What to work on: Could you copy every line from the material below in which "target" appears?

[Given data]

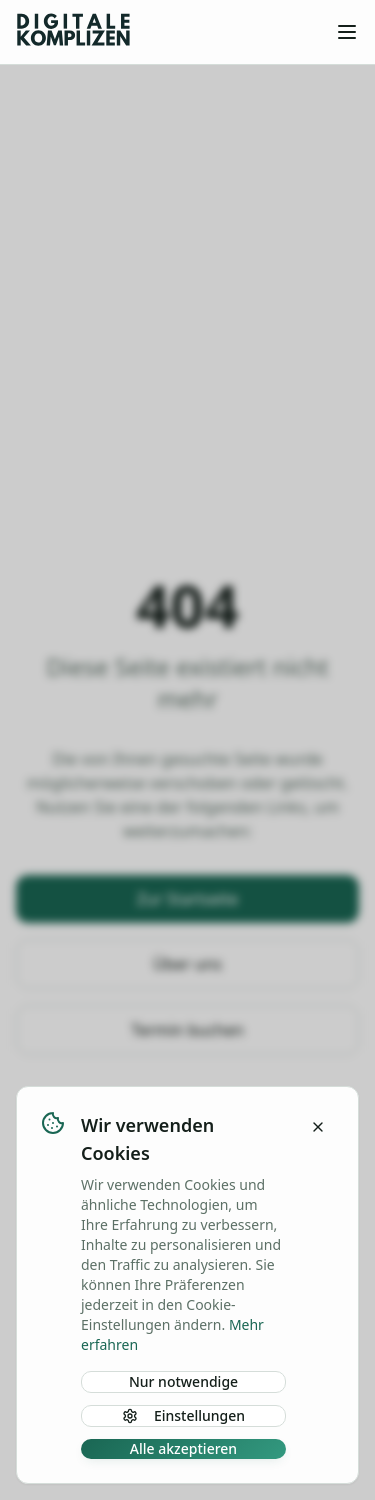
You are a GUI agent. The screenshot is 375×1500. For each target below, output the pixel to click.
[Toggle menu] (347, 32)
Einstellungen (183, 1415)
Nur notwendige (183, 1381)
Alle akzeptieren (183, 1448)
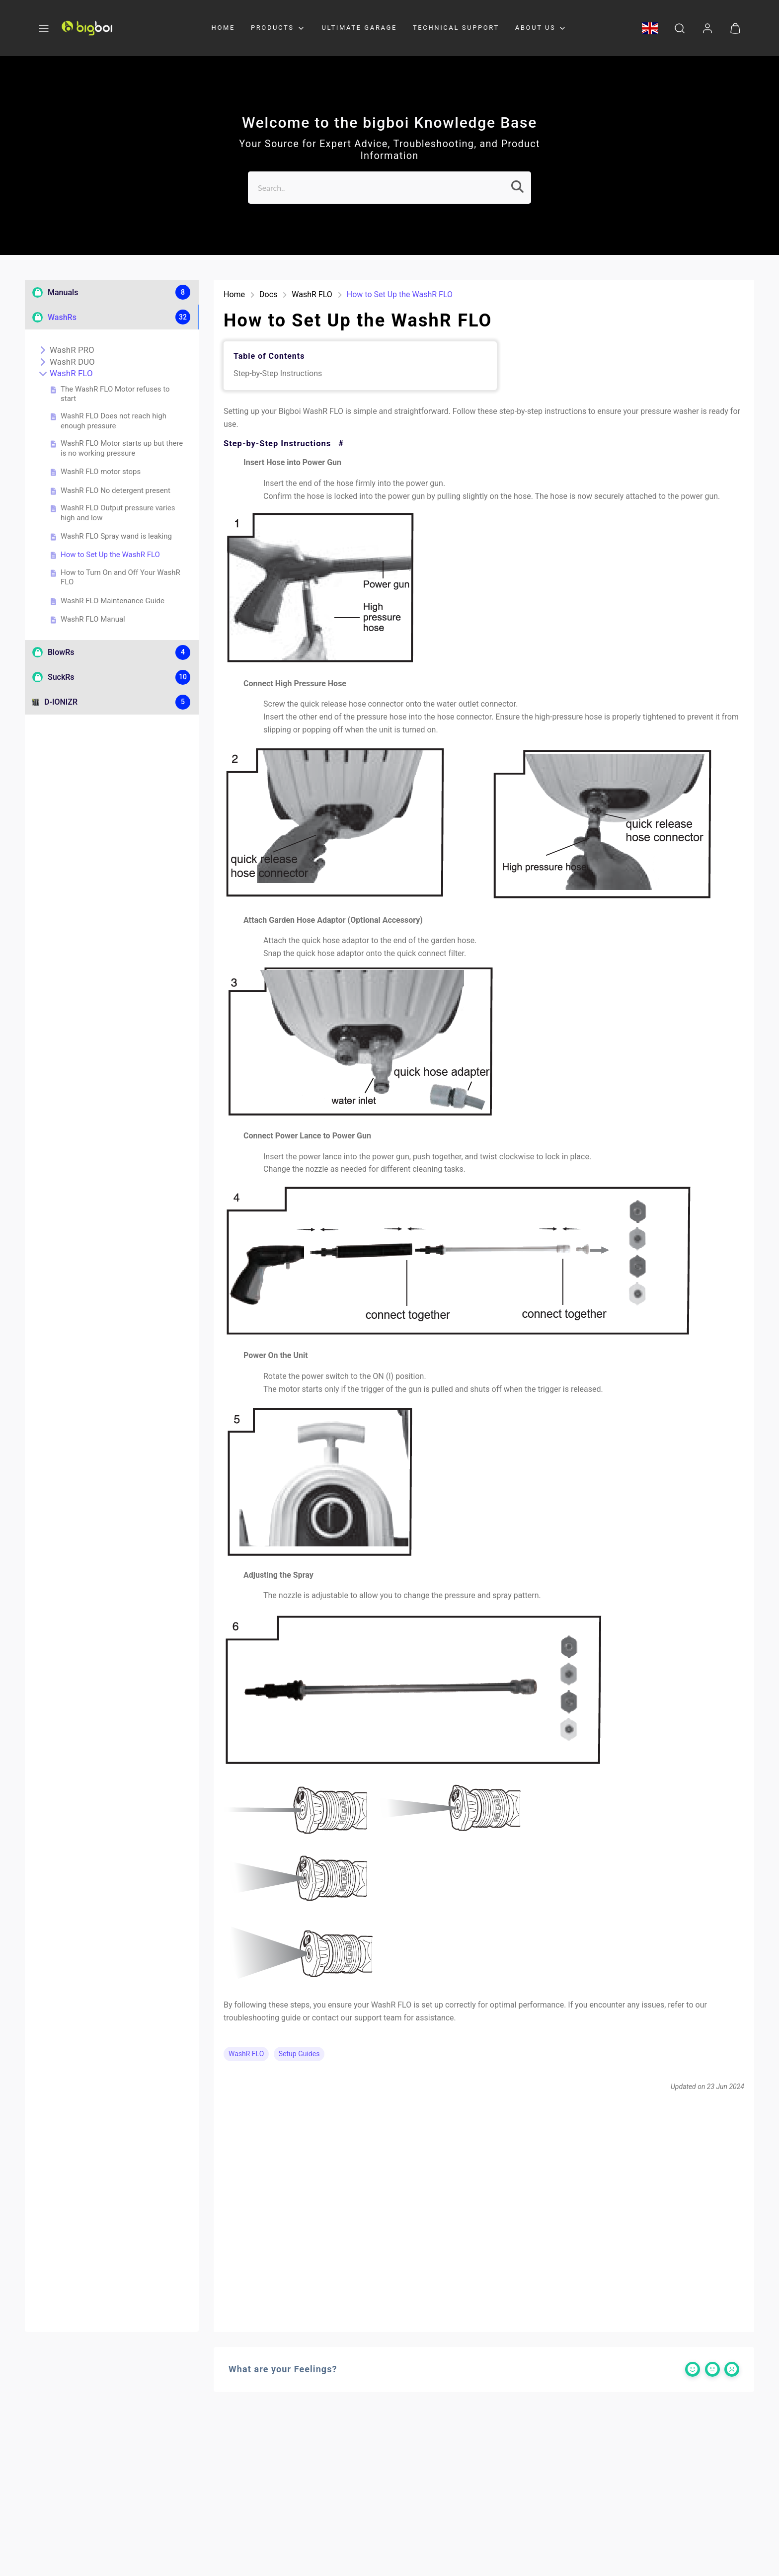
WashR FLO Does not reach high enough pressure (108, 420)
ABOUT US (541, 28)
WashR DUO (67, 362)
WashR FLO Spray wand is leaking (111, 537)
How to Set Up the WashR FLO (105, 555)
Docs (268, 294)
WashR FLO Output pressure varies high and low (113, 512)
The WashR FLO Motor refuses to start (110, 394)
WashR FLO (66, 373)
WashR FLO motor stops (96, 472)
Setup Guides (299, 2054)
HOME (223, 27)
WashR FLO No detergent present (110, 491)
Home (234, 294)
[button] (44, 28)
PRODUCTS (278, 28)
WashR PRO (67, 350)
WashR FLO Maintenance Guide (107, 601)
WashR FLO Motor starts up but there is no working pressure (117, 448)
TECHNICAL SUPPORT (456, 27)
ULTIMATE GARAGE (359, 27)
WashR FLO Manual (88, 620)
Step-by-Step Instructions (278, 373)
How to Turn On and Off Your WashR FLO (115, 577)
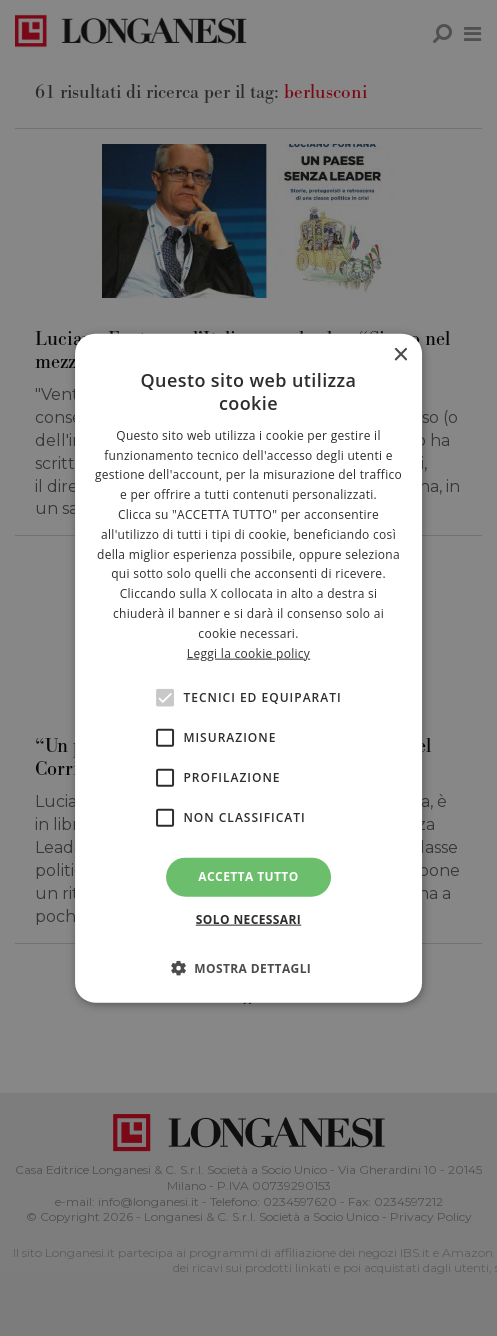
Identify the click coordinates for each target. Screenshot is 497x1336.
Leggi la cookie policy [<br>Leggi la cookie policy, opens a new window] (248, 652)
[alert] (248, 668)
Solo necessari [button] (248, 918)
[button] (249, 967)
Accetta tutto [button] (248, 876)
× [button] (399, 355)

[/Given data]

Answer box:
You are a GUI agent. The screenshot is 375×1500. For each target below, output the pixel to click.
Identify the click coordinates for each target. Screenshot is 497x1336.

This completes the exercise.